- [ASSIGNED TASK] Go through the lines below and tally those containing the string "Prices". Respond with the number only.

- [GIVEN DATA]

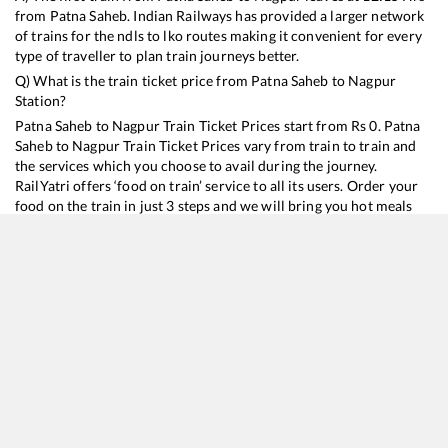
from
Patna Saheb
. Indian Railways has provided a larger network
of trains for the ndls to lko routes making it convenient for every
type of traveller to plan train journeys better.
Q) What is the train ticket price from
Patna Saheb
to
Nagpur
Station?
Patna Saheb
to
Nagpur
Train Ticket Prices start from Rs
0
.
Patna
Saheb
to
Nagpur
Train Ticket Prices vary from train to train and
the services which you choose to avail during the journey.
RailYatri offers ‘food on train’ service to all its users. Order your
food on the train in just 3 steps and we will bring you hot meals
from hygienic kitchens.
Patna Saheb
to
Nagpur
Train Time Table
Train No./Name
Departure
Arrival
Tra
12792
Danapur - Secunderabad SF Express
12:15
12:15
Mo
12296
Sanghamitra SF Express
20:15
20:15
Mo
...
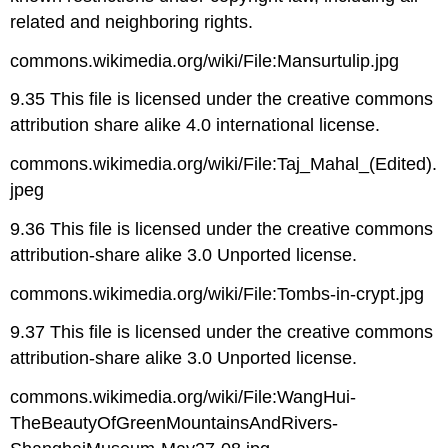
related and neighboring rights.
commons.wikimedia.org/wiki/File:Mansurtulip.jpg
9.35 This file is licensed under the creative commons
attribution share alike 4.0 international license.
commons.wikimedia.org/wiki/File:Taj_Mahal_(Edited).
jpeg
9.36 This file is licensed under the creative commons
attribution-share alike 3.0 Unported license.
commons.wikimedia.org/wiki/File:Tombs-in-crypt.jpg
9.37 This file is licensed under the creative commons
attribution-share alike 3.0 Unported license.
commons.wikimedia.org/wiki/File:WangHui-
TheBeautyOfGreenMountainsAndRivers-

- [RESPONSE BELOW] 2